The primary care landscape has been rapidly changing over the past several years. One innovation has been the rise of the patient-centered medical home (PCMH), which through comprehensive, coordinated, patient-centered care aims to improve quality and outcomes, reduce spending, and improve patient experiences. Yet, existing evidence on the impact of PCMH initiatives is mixed, leaving decision-makers uncertain about the case for supporting medical homes.
To provide more precise estimates of the impact of PCMH on utilization, cost, and quality, we conducted the first meta-analysis of findings from 11 major PCMH evaluations across eight states. We found that the PCMH evaluations included in the study varied significantly; we also found that PCMH led to reductions in spending and improvements in breast cancer screening rates for high-needs patients, lower use of specialist visits, and increased cervical cancer screening for all patients.
Our combined results suggest that these initiatives were associated with a 4.2 percent reduction in total spending (excluding pharmacy cost) and a 1.4 percent increase in breast cancer screening among high-needs patients. We also found small but significant improvements in cervical cancer screening across all patients and a 1.5 percent reduction in specialty visits among all patients. PCMH initiatives were not associated with changes in the majority of outcomes studied, including primary care visits, emergency department visits, inpatient visits, and four quality measures. Moreover, there was significant variation in the impact the PCMH model had on these outcomes across evaluations. A paper reporting the full set of methods and results from this study appears in the March issue of Health Affairs.
Our findings, in combination with the mixed results found in earlier studies, suggest that the context in which a PCMH is implemented and the process of implementation are critical to achieving the desired impact on primary care. For example, choosing to emphasize efforts to increase patient access to care would likely result in changes in utilization that are different than if a PCMH practice instead emphasized care coordination efforts.
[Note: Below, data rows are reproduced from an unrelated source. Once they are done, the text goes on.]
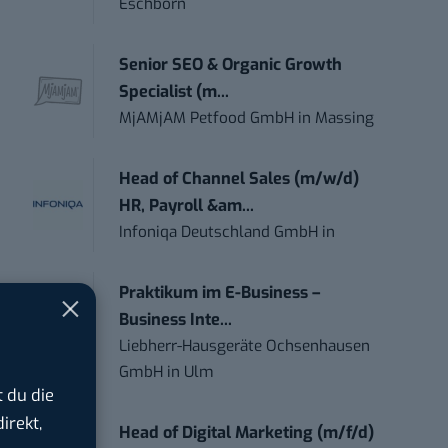
Eschborn
Senior SEO & Organic Growth
Specialist (m...
MjAMjAM Petfood GmbH
in
Massing
Head of Channel Sales (m/w/d)
HR, Payroll &am...
Infoniqa Deutschland GmbH
in
Praktikum im E-Business –
Business Inte...
Liebherr-Hausgeräte Ochsenhausen
GmbH
in
Ulm
 du die
irekt,
Head of Digital Marketing (m/f/d)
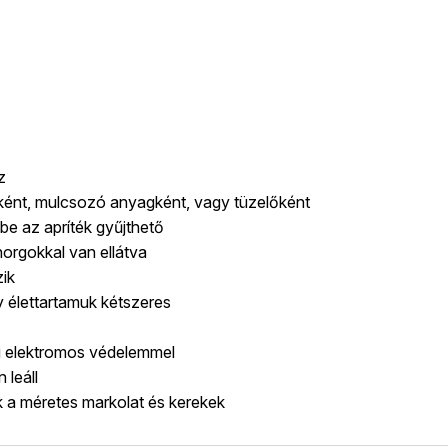
z
tként, mulcsozó anyagként, vagy tüzelőként
be az apríték gyűjthető
horgokkal van ellátva
zik
gy élettartamuk kétszeres
gi elektromos védelemmel
 leáll
 a méretes markolat és kerekek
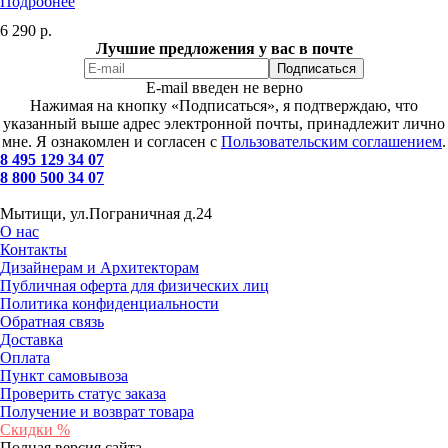
Подробнее
6 290
р.
Лучшие предложения у вас в почте
E-mail введен не верно
Нажимая на кнопку «Подписаться», я подтверждаю, что
указанный выше адрес электронной почты, принадлежит лично
мне. Я ознакомлен и согласен с
Пользовательским соглашением
.
8 495 129 34 07
8 800 500 34 07
Мытищи, ул.Пограничная д.24
О нас
Контакты
Дизайнерам и Архитекторам
Публичная оферта для физических лиц
Политика конфиденциальности
Обратная связь
Доставка
Оплата
Пункт самовывоза
Проверить статус заказа
Получение и возврат товара
Скидки %
Полная версия сайта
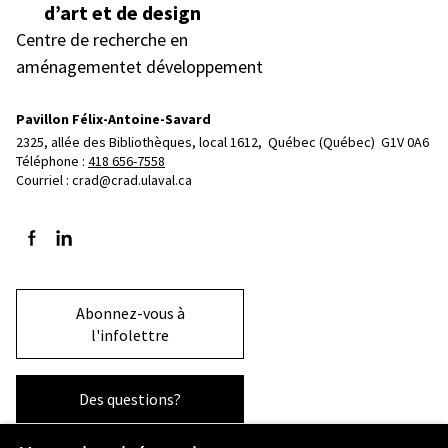
d’art et de design
Centre de recherche en
aménagementet développement
Pavillon Félix-Antoine-Savard
2325, allée des Bibliothèques, local 1612, 
Québec (Québec)  G1V 0A6
Téléphone : 
418 656-7558
Courriel :
crad@crad.ulaval.ca
Suivez-nous sur Facebook
Suivez-nous sur LinkedIn
Abonnez-vous à
l'infolettre
Des questions?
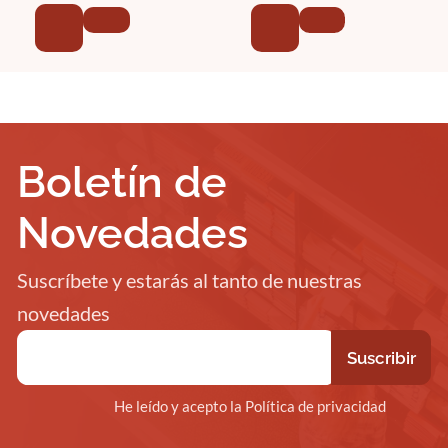
Boletín de
Novedades
Suscríbete y estarás al tanto de nuestras
novedades
He leído y acepto la Política de privacidad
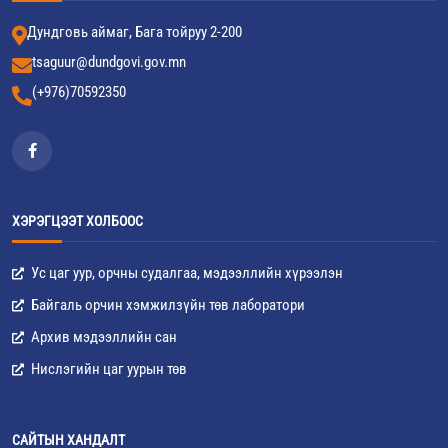
Дундговь аймаг, Бага тойруу 2-200
tsaguur@dundgovi.gov.mn
(+976)70592350
ХЭРЭГЦЭЭТ ХОЛБООС
Ус цаг уур, орчны судалгаа, мэдээллийн хүрээлэн
Байгаль орчин хэмжилзүйн төв лаборатори
Архив мэдээллийн сан
Нислэгийн цаг уурын төв
САЙТЫН ХАНДАЛТ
Even a cursory review of the underlying initiatives reveals different approaches to PCMH implementation, so it should not be surprising that they yield different effects. PCMH initiatives are not “one size fits all.”
So, where do we go from here? Identifying the specific components of PCMH that contribute most to success, as well as how to best integrate these practices into our larger health care system, will be critical to determining how to invest future resources in primary care. Such analyses should now be possible as medical home implementation has been in place for a number of years in many markets.
In addition, the PCMH is one of the alternative payment models offered under the MACRA rule, which aims to move Medicare toward payment based on the quality and cost of care. Specifically, MACRA’s Comprehensive Primary Care Initiative is to become a core feature of the Medicare payment system. Practices participating in this initiative will share a single payment model and other standard features, so there will be fewer differences across the practices than we see across PCMHs today. It therefore may be possible to leverage the Comprehensive Primary Care Initiative to identify which key contextual factors—such as the order in which implementation steps are taken—influence the effectiveness of PCMH efforts. Evaluations of this type will help us understand not just whether, but how the patient-centered medical home could be an effective intervention in a larger tool kit of delivery system innovation.